This project is not maintained. It has been published as part of the following conference paper at IJCNN 2022:
Anomaly detection is a challenging task for machine learning methods due to the inherent class imbalance. It is costly and time-demanding to manually analyse the observed data, thus usually only few known anomalies if any are available. Inspired by generative models and the analysis of the hidden activations of neural networks, we introduce a novel unsupervised anomaly detection method called DA3D. Here, we use adversarial autoencoders to generate anomalous counterexamples based on the normal data only. These artificial anomalies used during training allow the detection of real, yet unseen anomalies. With our novel generative approach, we transform the unsupervised task of anomaly detection to a supervised one, which is more tractable by machine learning and especially deep learning methods. DA3D surpasses the performance of state-of-the-art anomaly detection methods in a purely data-driven way, where no domain knowledge is required.

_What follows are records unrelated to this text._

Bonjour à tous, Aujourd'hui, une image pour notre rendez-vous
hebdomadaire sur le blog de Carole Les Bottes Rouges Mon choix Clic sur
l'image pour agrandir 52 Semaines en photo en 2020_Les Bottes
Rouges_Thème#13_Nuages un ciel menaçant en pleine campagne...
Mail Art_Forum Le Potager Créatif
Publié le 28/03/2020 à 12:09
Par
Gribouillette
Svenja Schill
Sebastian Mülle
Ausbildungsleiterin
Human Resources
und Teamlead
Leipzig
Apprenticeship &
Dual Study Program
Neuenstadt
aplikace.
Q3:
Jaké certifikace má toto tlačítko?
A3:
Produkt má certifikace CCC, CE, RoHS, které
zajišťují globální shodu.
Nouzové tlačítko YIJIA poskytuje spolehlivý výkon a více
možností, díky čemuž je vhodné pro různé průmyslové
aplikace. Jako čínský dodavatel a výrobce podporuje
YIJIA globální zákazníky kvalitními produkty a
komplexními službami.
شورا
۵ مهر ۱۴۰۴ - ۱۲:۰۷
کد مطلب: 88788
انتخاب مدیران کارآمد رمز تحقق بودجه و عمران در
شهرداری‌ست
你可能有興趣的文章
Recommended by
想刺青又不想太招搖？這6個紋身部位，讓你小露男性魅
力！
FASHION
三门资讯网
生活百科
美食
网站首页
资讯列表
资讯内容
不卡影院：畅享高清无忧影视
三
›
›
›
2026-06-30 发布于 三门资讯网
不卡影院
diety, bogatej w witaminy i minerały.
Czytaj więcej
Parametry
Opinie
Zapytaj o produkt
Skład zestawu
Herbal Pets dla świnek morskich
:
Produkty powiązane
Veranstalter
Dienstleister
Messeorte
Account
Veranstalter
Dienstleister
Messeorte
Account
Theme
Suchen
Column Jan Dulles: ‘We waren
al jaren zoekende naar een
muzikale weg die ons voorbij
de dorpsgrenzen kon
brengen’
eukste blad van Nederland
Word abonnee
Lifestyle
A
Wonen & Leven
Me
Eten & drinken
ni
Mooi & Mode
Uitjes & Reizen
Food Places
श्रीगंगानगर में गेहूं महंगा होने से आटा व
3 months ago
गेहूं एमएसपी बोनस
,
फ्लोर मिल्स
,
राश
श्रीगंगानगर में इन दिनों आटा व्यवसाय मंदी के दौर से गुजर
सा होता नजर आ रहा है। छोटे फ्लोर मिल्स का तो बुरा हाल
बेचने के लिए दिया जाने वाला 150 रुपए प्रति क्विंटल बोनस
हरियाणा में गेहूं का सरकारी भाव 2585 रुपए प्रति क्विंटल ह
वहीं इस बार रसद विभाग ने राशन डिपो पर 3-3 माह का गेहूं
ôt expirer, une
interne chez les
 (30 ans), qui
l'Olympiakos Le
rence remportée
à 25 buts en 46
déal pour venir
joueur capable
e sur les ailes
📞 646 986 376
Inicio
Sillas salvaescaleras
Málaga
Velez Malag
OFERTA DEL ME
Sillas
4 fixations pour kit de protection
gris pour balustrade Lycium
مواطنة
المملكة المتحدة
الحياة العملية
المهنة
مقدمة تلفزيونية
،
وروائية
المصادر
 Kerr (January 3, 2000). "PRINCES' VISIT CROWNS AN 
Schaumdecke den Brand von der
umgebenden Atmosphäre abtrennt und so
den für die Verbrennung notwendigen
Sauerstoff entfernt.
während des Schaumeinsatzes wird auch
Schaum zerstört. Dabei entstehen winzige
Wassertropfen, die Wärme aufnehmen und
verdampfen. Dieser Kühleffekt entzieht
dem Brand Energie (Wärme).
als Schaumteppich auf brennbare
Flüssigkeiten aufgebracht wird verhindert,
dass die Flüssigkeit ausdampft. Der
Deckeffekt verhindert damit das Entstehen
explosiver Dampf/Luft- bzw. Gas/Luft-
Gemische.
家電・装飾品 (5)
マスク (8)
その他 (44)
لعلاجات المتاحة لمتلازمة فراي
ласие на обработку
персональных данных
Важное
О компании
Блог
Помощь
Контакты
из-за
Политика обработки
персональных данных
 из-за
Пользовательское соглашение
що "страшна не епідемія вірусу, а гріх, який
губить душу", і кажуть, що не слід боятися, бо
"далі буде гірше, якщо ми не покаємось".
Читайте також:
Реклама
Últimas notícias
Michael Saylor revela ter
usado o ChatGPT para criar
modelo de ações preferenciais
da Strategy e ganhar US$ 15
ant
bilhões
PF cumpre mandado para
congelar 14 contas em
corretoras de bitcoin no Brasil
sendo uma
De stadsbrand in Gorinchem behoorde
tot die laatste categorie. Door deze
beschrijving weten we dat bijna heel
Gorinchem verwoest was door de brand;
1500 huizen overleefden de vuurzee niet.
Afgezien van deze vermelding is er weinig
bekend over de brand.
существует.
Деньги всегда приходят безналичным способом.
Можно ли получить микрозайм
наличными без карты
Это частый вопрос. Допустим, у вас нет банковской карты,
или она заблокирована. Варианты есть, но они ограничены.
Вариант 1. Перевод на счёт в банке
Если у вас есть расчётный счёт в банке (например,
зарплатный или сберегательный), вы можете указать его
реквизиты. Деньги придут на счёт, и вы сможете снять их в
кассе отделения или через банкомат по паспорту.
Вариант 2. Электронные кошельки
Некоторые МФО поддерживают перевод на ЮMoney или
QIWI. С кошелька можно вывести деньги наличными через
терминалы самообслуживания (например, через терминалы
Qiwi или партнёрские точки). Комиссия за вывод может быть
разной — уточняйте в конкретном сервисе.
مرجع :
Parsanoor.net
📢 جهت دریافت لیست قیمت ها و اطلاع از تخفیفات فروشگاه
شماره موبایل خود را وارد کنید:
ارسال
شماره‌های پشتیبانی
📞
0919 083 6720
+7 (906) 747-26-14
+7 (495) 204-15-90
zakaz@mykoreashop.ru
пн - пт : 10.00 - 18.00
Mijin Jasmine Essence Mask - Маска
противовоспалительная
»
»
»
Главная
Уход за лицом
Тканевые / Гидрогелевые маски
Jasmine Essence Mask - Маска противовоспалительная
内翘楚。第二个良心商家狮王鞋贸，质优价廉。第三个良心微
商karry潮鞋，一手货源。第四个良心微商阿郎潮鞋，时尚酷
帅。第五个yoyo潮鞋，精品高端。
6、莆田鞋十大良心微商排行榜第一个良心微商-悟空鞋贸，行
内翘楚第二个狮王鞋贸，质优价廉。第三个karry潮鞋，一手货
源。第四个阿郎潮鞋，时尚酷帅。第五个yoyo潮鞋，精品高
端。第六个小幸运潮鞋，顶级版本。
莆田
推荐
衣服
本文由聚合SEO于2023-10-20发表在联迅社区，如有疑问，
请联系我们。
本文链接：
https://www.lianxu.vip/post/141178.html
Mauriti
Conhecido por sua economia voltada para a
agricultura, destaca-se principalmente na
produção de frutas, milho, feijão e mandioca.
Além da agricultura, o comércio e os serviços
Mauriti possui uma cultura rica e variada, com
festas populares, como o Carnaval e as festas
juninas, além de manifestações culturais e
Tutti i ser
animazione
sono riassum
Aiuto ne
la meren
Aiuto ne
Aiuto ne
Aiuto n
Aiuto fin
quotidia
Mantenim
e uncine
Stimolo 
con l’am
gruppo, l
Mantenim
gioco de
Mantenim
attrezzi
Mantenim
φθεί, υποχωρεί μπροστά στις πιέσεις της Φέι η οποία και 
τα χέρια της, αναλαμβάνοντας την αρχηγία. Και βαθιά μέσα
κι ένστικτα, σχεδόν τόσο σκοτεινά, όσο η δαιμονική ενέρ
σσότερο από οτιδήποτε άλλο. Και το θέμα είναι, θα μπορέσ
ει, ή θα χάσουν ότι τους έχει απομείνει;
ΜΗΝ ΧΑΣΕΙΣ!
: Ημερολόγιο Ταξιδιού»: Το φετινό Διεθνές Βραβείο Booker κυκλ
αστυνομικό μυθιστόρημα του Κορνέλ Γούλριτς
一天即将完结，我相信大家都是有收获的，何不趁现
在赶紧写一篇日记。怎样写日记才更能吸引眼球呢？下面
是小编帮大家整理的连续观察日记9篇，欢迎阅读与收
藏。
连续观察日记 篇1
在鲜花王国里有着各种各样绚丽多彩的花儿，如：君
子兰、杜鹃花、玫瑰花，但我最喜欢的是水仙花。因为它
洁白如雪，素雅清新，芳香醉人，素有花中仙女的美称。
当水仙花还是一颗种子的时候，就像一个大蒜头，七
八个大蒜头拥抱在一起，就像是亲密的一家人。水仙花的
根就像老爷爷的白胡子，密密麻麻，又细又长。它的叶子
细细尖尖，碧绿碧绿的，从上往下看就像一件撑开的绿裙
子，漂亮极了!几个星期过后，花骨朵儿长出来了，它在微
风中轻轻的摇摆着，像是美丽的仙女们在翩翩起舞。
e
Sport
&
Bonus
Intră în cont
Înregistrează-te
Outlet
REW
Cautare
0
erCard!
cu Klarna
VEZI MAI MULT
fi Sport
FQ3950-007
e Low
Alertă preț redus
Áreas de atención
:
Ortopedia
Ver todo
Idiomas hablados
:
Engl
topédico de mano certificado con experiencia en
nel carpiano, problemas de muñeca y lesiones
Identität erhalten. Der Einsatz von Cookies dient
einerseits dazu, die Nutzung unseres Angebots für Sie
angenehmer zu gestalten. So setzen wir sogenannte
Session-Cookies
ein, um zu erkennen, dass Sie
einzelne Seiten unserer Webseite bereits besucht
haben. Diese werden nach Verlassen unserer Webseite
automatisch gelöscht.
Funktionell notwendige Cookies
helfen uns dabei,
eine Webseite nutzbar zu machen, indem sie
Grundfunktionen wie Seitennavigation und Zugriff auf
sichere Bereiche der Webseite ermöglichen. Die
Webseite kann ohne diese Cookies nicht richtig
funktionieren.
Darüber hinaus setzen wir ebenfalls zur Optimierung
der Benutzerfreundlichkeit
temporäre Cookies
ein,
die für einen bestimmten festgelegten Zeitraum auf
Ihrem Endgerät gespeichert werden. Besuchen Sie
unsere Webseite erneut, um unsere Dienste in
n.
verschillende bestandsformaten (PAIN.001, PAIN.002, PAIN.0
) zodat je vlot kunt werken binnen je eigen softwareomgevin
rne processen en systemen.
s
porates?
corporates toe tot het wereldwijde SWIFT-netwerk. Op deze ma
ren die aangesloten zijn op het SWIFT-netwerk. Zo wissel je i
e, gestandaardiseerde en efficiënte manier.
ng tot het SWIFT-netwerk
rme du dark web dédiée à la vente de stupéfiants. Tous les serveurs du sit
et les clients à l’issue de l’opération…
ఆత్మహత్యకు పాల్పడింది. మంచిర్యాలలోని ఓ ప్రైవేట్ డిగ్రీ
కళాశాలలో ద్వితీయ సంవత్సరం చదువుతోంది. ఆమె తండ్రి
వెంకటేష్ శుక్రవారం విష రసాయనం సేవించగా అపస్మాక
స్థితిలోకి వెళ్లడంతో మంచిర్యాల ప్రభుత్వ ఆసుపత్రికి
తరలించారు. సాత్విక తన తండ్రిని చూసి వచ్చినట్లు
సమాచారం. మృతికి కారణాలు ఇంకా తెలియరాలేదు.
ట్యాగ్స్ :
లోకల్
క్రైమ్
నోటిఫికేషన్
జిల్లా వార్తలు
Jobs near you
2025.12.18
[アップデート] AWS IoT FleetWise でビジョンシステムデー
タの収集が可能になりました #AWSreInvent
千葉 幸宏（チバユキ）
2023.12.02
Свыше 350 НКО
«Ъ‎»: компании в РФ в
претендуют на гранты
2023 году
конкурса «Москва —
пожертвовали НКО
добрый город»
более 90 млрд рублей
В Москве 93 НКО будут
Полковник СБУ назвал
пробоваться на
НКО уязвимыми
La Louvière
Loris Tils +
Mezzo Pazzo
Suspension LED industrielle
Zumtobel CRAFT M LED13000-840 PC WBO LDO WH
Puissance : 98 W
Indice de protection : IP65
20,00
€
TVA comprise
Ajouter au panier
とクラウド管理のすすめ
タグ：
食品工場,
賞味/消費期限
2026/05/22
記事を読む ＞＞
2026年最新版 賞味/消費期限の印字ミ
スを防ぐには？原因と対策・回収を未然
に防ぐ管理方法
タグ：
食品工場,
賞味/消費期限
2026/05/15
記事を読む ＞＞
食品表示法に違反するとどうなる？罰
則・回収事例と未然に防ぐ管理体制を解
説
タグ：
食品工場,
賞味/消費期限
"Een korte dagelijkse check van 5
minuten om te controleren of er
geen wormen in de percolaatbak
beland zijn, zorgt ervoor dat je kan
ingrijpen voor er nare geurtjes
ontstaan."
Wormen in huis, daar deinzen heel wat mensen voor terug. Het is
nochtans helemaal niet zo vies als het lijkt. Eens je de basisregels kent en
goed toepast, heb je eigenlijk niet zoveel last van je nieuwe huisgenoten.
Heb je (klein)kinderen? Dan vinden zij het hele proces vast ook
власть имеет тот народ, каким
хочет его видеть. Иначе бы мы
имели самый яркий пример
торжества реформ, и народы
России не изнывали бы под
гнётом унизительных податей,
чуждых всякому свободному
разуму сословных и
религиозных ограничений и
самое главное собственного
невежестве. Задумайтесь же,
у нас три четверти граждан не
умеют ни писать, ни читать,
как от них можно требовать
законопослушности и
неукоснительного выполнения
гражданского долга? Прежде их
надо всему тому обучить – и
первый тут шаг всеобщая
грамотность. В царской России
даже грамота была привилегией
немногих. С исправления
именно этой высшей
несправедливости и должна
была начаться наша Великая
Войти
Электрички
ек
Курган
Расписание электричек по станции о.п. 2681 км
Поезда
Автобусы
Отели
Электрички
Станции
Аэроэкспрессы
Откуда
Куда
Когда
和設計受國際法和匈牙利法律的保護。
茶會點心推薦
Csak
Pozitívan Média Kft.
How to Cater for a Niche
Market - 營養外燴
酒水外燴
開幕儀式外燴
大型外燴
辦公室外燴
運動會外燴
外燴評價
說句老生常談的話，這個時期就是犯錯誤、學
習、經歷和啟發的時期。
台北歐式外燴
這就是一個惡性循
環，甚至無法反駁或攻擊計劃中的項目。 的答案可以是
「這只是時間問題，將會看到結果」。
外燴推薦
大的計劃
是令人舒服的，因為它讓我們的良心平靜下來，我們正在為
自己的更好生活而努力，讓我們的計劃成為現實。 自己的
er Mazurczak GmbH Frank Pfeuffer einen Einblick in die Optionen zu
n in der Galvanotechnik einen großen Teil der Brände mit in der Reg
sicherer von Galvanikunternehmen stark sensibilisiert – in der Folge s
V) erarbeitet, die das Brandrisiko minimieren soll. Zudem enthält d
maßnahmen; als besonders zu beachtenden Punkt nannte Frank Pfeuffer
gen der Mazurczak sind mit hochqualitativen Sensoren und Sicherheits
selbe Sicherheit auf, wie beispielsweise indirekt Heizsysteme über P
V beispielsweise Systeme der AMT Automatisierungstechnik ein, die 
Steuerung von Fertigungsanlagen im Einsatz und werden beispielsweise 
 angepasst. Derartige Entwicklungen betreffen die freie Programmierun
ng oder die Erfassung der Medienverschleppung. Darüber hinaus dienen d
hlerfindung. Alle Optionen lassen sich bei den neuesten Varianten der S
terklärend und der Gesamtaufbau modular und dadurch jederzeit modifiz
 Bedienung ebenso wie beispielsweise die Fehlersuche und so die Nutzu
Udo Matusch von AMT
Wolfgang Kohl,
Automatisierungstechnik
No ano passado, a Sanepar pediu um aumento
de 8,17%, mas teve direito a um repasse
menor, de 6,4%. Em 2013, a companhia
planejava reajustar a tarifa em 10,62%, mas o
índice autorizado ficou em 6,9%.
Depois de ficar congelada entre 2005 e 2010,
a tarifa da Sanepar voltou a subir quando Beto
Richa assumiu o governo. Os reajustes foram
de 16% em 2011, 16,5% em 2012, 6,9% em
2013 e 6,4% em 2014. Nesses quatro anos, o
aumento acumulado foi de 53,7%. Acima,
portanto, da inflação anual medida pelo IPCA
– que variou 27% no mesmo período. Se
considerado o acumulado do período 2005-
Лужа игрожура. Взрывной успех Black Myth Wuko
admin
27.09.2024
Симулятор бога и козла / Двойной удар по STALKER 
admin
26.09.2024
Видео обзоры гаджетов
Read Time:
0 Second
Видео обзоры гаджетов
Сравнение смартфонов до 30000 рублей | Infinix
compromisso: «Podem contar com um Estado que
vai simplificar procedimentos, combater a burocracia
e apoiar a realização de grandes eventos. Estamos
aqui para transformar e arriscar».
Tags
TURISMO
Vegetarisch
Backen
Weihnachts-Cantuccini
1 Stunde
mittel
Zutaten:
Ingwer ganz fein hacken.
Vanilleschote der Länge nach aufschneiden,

Double-Adversarial Activation Anomaly Detection was published at IJCNN 2022 [13]. If you find our work useful, please cite the paper:
J. -P. Schulze, P. Sperl and K. Böttinger, "Double-Adversarial Activation Anomaly Detection: Adversarial Autoencoders are Anomaly Generators," 2022 International Joint Conference on Neural Networks (IJCNN), 2022, pp. 1-8, doi: 10.1109/IJCNN55064.2022.9892896.
We used docker
during the development.
You can recreate our environment by:
docker build -t da3d ./docker/
.
Afterwards, start an interactive session while mapping the source folder in the container:
docker run --gpus 1 -it --rm -v ~/path/to/da3d/:/app/ -v ~/.keras:/root/.keras da3d
The raw data sets are stored in ./data/
.
You need to add Creditcard [1], Census [2], Cover Type [3], DoH [4], EMNIST [5], NSL-KDD [6], Mammography [7] and URL [8] from the respective website.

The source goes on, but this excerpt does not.